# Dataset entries
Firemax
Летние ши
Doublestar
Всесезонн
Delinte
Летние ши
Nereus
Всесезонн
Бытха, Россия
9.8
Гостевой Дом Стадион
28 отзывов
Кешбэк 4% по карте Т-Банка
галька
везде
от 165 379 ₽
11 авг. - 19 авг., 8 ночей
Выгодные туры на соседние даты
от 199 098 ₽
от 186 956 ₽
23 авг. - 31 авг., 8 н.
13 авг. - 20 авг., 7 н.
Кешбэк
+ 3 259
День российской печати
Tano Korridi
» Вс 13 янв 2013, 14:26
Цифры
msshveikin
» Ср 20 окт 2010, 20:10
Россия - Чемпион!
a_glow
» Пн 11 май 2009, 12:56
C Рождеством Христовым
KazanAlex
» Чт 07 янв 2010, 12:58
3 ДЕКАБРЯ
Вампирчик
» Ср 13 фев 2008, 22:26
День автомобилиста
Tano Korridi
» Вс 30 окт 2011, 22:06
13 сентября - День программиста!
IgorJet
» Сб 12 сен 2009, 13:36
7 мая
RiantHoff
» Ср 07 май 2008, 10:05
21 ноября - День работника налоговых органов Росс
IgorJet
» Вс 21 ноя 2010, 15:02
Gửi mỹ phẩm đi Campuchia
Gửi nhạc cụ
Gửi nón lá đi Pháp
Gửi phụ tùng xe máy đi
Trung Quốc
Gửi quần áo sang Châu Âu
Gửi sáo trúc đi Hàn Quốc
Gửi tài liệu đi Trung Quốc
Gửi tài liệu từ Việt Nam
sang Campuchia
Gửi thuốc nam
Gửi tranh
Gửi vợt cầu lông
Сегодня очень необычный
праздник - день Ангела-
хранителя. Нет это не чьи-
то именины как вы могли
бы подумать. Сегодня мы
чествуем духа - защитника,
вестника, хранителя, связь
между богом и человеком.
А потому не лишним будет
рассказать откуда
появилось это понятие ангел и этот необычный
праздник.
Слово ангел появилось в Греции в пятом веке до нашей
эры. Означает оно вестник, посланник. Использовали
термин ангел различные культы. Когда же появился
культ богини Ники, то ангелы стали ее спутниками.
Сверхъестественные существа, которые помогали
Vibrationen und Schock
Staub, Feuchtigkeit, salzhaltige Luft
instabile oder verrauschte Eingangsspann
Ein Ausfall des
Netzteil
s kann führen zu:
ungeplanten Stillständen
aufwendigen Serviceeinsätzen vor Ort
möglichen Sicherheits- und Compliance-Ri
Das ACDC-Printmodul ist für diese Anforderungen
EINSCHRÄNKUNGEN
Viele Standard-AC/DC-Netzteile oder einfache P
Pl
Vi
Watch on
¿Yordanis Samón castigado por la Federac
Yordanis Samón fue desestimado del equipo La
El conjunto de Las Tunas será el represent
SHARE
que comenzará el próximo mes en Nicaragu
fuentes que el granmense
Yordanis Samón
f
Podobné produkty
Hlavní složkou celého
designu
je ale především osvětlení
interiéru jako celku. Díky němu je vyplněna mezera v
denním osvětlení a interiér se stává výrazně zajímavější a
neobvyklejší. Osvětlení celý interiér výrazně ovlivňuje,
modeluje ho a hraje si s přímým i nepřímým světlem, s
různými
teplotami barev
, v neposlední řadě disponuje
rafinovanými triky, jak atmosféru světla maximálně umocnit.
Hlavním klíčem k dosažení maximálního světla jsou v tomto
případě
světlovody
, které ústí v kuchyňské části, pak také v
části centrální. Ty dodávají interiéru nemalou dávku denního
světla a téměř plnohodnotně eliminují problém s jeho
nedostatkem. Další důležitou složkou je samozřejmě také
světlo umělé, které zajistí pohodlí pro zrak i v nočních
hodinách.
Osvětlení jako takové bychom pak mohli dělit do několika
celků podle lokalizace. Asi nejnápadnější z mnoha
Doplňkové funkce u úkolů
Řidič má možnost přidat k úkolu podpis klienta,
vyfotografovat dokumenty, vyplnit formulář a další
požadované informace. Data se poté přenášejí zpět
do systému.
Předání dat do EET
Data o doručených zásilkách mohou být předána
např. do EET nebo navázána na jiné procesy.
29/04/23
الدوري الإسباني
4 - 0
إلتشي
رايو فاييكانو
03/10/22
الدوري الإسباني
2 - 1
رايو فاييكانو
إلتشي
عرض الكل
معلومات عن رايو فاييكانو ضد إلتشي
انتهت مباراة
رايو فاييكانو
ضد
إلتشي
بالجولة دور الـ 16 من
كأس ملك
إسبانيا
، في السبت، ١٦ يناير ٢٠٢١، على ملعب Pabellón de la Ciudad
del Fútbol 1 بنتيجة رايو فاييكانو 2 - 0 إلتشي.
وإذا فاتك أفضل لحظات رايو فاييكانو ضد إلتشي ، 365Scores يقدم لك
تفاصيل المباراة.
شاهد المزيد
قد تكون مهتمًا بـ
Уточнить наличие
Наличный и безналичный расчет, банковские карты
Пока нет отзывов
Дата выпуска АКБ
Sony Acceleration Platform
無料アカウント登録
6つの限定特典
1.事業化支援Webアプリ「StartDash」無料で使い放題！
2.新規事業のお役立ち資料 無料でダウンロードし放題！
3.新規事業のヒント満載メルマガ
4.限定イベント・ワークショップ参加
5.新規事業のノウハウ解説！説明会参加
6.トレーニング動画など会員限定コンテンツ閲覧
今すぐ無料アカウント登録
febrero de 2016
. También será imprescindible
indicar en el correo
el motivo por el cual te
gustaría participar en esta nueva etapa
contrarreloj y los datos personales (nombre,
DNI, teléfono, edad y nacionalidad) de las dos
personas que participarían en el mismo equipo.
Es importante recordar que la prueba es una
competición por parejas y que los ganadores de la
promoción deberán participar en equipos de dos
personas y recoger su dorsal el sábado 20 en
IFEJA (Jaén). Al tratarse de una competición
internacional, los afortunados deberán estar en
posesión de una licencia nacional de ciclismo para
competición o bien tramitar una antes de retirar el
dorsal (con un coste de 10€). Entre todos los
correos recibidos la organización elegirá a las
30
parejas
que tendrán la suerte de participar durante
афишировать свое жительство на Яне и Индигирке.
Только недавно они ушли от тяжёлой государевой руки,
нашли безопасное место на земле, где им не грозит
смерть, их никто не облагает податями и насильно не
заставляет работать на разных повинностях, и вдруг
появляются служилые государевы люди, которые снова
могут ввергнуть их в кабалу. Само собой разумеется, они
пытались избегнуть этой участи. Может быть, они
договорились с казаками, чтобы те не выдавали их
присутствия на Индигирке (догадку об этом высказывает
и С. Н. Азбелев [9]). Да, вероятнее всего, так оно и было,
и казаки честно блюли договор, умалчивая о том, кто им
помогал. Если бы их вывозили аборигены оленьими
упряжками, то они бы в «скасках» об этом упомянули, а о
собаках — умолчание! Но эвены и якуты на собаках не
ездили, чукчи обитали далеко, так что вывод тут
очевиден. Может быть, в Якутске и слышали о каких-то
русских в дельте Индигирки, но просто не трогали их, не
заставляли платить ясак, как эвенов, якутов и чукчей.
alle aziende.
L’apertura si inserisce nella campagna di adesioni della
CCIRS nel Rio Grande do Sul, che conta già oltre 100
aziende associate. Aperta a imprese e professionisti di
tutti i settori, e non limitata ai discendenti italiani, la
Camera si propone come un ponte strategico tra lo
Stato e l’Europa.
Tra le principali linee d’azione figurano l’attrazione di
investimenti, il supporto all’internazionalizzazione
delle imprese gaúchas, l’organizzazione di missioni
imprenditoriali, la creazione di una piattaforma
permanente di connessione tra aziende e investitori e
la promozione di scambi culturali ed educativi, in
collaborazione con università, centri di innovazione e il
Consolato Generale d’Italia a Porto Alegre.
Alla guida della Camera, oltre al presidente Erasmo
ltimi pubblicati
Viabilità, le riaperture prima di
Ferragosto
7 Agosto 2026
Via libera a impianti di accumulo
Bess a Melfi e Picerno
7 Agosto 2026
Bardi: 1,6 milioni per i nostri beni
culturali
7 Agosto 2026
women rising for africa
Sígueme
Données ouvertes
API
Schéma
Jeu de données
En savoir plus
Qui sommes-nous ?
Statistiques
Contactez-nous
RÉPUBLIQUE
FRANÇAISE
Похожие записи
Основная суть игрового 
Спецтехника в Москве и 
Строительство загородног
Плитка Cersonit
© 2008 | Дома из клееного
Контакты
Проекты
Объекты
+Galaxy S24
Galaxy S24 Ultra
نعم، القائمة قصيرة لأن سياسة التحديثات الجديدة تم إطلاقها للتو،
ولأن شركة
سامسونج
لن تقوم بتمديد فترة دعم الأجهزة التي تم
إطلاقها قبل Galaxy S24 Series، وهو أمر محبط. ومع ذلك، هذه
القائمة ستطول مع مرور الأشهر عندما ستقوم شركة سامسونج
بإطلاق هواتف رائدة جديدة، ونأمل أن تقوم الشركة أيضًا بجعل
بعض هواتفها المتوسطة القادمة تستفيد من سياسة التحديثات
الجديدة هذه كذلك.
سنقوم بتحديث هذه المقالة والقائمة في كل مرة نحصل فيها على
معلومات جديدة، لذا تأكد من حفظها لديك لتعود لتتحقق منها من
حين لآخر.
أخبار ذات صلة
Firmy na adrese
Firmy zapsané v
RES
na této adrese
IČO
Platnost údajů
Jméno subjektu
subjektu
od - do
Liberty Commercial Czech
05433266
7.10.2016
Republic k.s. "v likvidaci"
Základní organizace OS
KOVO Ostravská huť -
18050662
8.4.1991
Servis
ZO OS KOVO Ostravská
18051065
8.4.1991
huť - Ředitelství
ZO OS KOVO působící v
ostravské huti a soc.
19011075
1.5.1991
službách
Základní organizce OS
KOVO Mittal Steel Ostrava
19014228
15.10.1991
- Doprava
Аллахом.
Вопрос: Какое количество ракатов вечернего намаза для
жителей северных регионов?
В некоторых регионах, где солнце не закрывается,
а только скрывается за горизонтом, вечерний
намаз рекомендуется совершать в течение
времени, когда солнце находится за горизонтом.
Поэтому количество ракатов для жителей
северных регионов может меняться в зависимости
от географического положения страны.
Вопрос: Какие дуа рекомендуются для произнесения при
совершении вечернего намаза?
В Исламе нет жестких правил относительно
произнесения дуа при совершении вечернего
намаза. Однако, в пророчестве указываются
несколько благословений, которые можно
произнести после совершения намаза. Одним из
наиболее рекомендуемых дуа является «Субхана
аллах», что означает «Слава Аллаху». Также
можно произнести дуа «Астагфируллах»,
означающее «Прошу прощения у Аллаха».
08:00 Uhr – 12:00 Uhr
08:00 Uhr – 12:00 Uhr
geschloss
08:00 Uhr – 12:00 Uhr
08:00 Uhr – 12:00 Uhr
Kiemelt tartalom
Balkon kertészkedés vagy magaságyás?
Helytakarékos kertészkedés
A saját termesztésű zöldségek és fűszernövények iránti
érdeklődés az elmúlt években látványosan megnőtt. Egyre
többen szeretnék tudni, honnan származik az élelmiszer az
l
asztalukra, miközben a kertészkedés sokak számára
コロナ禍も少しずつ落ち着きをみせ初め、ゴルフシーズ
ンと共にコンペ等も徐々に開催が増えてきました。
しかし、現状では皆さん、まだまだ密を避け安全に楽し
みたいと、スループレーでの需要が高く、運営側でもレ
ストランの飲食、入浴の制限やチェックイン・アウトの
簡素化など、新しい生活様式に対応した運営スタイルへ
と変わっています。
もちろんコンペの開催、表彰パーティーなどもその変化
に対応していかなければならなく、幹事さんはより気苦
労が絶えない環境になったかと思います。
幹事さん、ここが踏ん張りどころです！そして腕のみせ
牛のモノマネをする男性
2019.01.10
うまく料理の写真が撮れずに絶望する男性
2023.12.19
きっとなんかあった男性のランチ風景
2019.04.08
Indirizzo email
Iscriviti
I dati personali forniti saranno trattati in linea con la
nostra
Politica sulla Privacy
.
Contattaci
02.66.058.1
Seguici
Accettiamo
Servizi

# Directions for this task
Extract exactly and only the lines above from the line containing "1.事業化支援Webアプリ「StartDash」無料で使い放題！" through the line containing "помогал. Если бы", both end lines included.

# Exercise response
1.事業化支援Webアプリ「StartDash」無料で使い放題！
2.新規事業のお役立ち資料 無料でダウンロードし放題！
3.新規事業のヒント満載メルマガ
4.限定イベント・ワークショップ参加
5.新規事業のノウハウ解説！説明会参加
6.トレーニング動画など会員限定コンテンツ閲覧
今すぐ無料アカウント登録
febrero de 2016
. También será imprescindible
indicar en el correo
el motivo por el cual te
gustaría participar en esta nueva etapa
contrarreloj y los datos personales (nombre,
DNI, teléfono, edad y nacionalidad) de las dos
personas que participarían en el mismo equipo.
Es importante recordar que la prueba es una
competición por parejas y que los ganadores de la
promoción deberán participar en equipos de dos
personas y recoger su dorsal el sábado 20 en
IFEJA (Jaén). Al tratarse de una competición
internacional, los afortunados deberán estar en
posesión de una licencia nacional de ciclismo para
competición o bien tramitar una antes de retirar el
dorsal (con un coste de 10€). Entre todos los
correos recibidos la organización elegirá a las
30
parejas
que tendrán la suerte de participar durante
афишировать свое жительство на Яне и Индигирке.
Только недавно они ушли от тяжёлой государевой руки,
нашли безопасное место на земле, где им не грозит
смерть, их никто не облагает податями и насильно не
заставляет работать на разных повинностях, и вдруг
появляются служилые государевы люди, которые снова
могут ввергнуть их в кабалу. Само собой разумеется, они
пытались избегнуть этой участи. Может быть, они
договорились с казаками, чтобы те не выдавали их
присутствия на Индигирке (догадку об этом высказывает
и С. Н. Азбелев [9]). Да, вероятнее всего, так оно и было,
и казаки честно блюли договор, умалчивая о том, кто им
помогал. Если бы их вывозили аборигены оленьими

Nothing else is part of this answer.